Y continuó sacando fotografías.

(1985)

EPILOGO

JOSEPH BRODSKY, EL POETA Y LA ROSA

Por Antoni Munné

Cuando el 22 de octubre de 1987, el tercer jueves, la Academia sueca anunciaba la concesión del Premio Nobel de Literatura al poeta norteamericano de origen ruso Joseph Brodsky «por una producción literaria de excepcional envergadura, provista de valor intelectual e intensidad poética», no sólo premiaba la obra de uno de los más jóvenes galardonados de todos los tiempos (cuarenta y siete años), sino también la de un escritor que lleva inscrita en su biografía una convergencia de dos de las tradiciones culturales más importantes: la rusa y la anglosajona.
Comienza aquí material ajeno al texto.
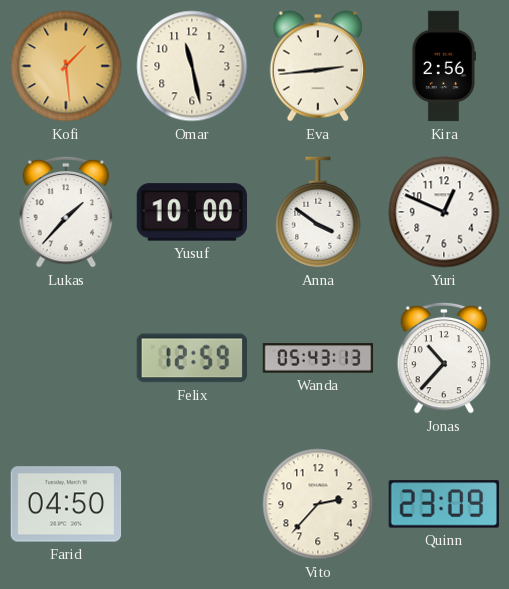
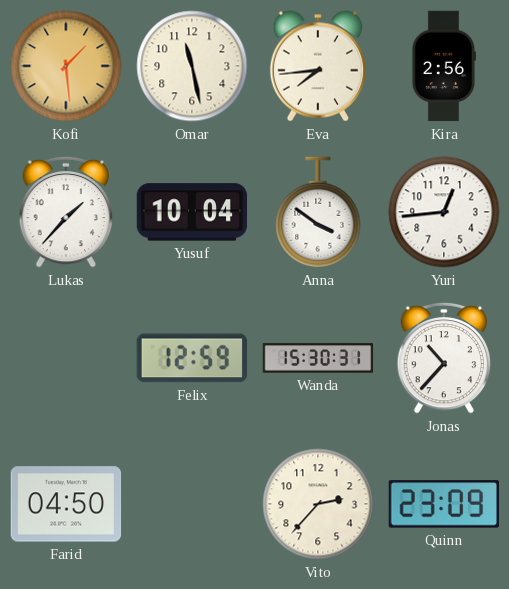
Eva: 2:44 -> 7:44
Yusuf: 10:00 -> 10:04
Yuri: 12:49 -> 12:44
Wanda: 05:43 -> 15:30
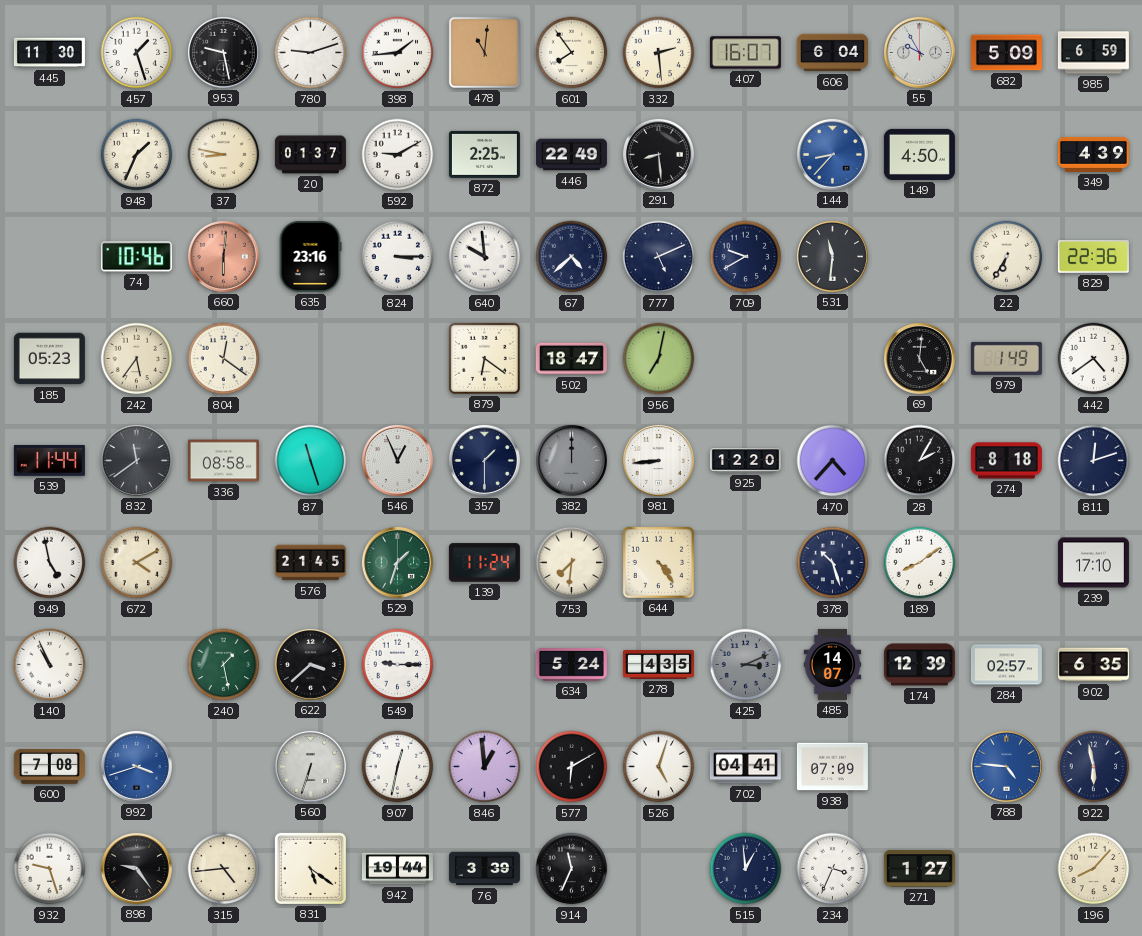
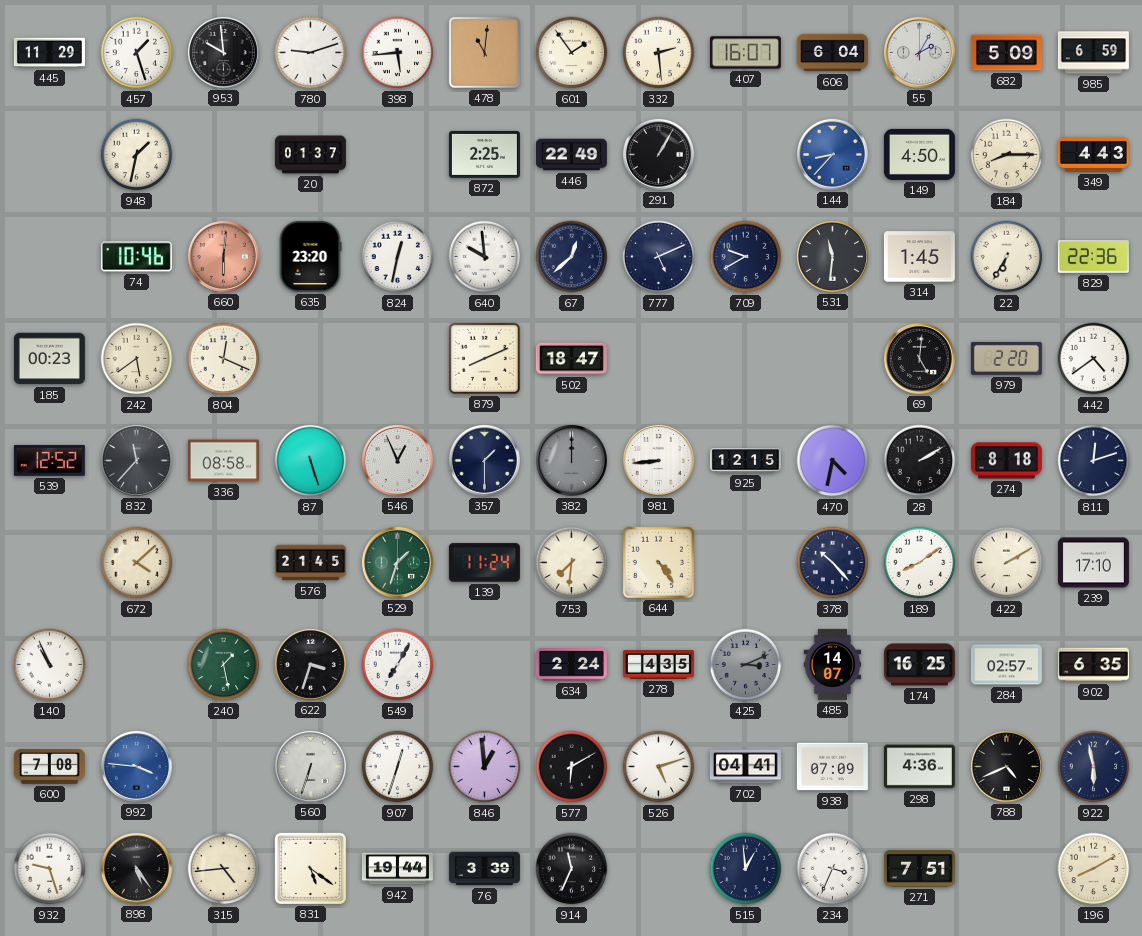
445: 11:30 -> 11:29
953: 9:28 -> 9:59
398: 1:44 -> 5:44
601: 7:54 -> 1:54
55: 9:55 -> 2:05
948: 1:34 -> 1:32
37: 8:47 -> none
592: 9:10 -> none
291: 8:29 -> 1:05
184: none -> 8:15
349: 4:39 -> 4:43
635: 23:16 -> 23:20
824: 3:15 -> 12:32
67: 4:38 -> 12:38
314: none -> 1:45
185: 05:23 -> 00:23
242: 5:36 -> 5:39
804: 12:21 -> 12:19
879: 6:21 -> 8:11
956: 7:02 -> none
979: 1:49 -> 2:20
539: 11:44 -> 12:52
832: 11:39 -> 11:37
87: 11:27 -> 5:27
925: 12:20 -> 12:15
470: 4:37 -> 4:32
28: 2:05 -> 2:10
949: 4:58 -> none
672: 4:10 -> 4:08
378: 10:27 -> 10:23
422: none -> 2:10
622: 3:38 -> 3:33
549: 9:15 -> 7:05
634: 5:24 -> 2:24
174: 12:39 -> 16:25
992: 3:42 -> 3:46
907: 12:32 -> 12:33
526: 5:03 -> 5:12
298: none -> 4:36
788: 4:46 -> 4:41
788 dial: blue -> black
898: 9:24 -> 5:24
271: 1:27 -> 7:51
196: 8:07 -> 8:10
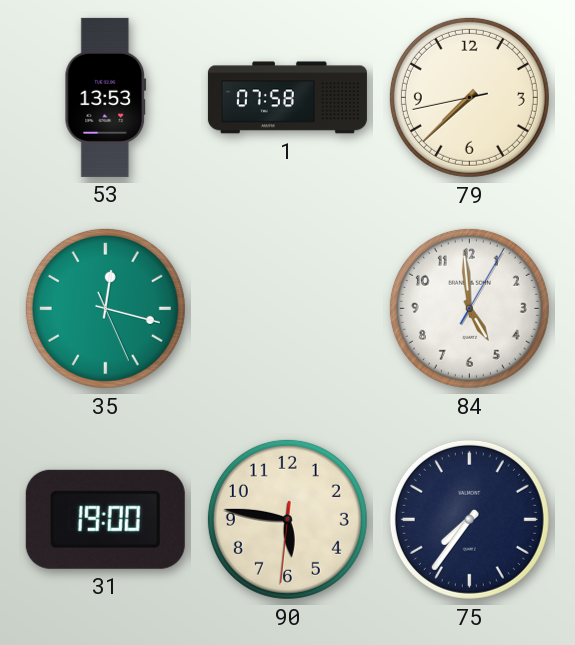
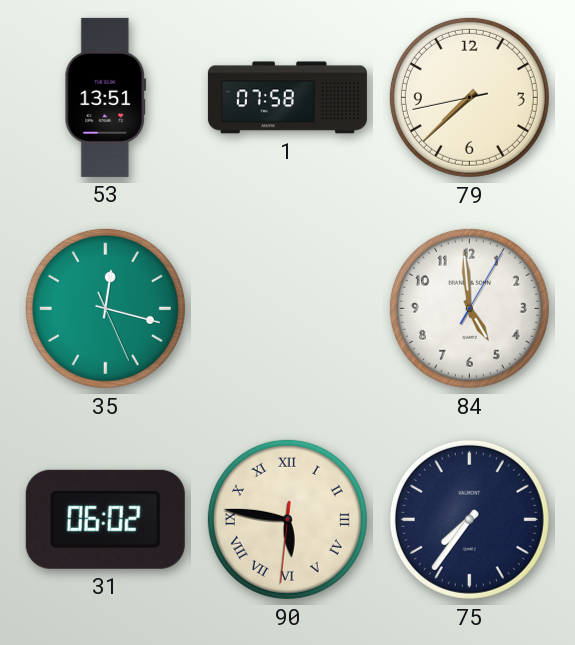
53: 13:53 -> 13:51
31: 19:00 -> 06:02
90 numerals: Arabic -> Roman
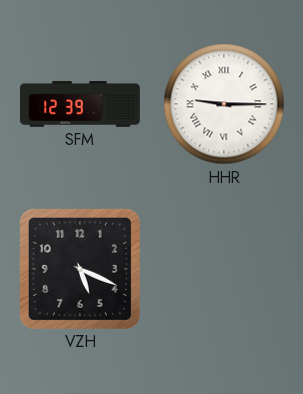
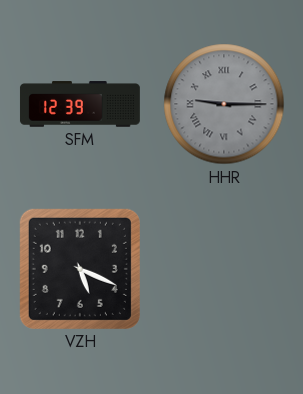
HHR dial: white -> grey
Porque, si bien es cierto que, como señalaba el comunicado de la Academia Sueca, Brodsky es un escritor «perteneciente a la tradición clásica rusa, cuyos predecesores son Pushkin y Boris Pasternak», no es menos cierto que las peculiares vicisitudes que han conformado su trayectoria vital tenían que redundar beneficiosamente en una ampliación de los registros de su discurso intelectual, al pasar a formar parte de las influencias que se han dejado sentir en su obra las obras de poetas occidentales como Kavafis o Móntale, y sobre todo la riquísima herencia de la lírica anglosajona, entre cuyos máximos mentores deberíamos señalar a Robert Frost y, a un nivel mucho mayor, W. H. Auden.